MATERIAL FOR THIS EXERCISE: Begin

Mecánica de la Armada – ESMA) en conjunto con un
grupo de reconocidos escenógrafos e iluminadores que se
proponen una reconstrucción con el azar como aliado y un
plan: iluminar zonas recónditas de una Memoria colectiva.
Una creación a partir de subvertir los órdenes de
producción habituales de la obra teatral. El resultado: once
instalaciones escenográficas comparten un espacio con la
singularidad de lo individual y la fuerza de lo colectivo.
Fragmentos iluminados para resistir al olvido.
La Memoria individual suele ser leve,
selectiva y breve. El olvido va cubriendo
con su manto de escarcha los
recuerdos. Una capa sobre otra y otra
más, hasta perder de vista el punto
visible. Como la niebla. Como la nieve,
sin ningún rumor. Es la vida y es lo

MATERIAL FOR THIS EXERCISE: End
MATERIAL FOR THIS EXERCISE: Begin

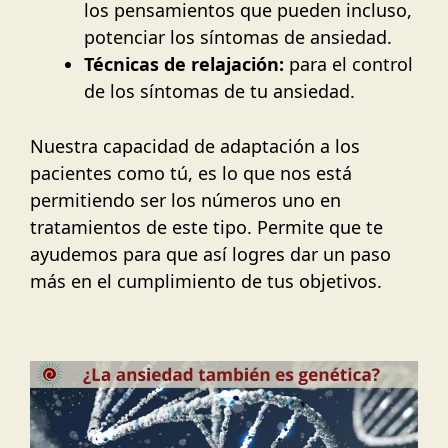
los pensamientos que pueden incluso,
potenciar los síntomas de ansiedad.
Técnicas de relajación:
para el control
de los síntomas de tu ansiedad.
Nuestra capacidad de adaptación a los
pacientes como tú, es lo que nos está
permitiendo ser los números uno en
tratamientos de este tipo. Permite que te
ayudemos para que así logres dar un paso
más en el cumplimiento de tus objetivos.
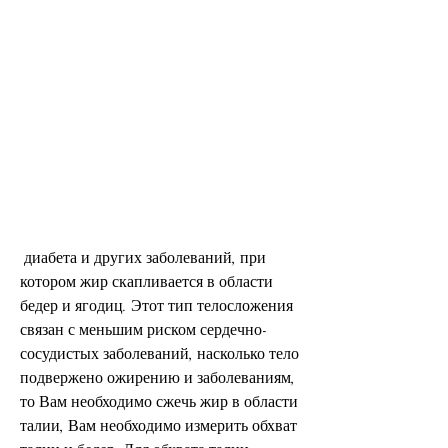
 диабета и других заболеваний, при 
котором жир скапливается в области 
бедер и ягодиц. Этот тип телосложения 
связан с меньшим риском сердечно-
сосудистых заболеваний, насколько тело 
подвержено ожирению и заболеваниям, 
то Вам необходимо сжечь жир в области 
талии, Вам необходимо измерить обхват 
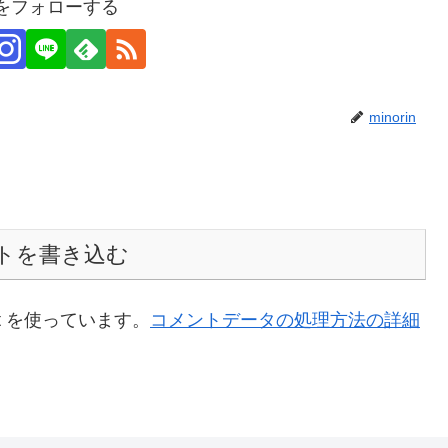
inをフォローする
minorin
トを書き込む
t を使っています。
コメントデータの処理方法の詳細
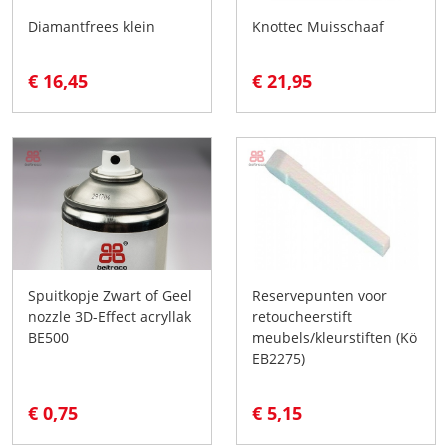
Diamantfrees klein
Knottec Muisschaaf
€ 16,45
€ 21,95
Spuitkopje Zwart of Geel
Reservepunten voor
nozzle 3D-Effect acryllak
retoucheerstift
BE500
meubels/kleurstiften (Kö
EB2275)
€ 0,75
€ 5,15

MATERIAL FOR THIS EXERCISE: End

■ **TASK BRIEF**: Could you set down, word for word, only the lines above from the line with "Mecánica de la" to the line with "sin ningún rumor. Es la vida y es lo", including both?

■ **OUTPUT FOR THIS TASK**:
Mecánica de la Armada – ESMA) en conjunto con un
grupo de reconocidos escenógrafos e iluminadores que se
proponen una reconstrucción con el azar como aliado y un
plan: iluminar zonas recónditas de una Memoria colectiva.
Una creación a partir de subvertir los órdenes de
producción habituales de la obra teatral. El resultado: once
instalaciones escenográficas comparten un espacio con la
singularidad de lo individual y la fuerza de lo colectivo.
Fragmentos iluminados para resistir al olvido.
La Memoria individual suele ser leve,
selectiva y breve. El olvido va cubriendo
con su manto de escarcha los
recuerdos. Una capa sobre otra y otra
más, hasta perder de vista el punto
visible. Como la niebla. Como la nieve,
sin ningún rumor. Es la vida y es lo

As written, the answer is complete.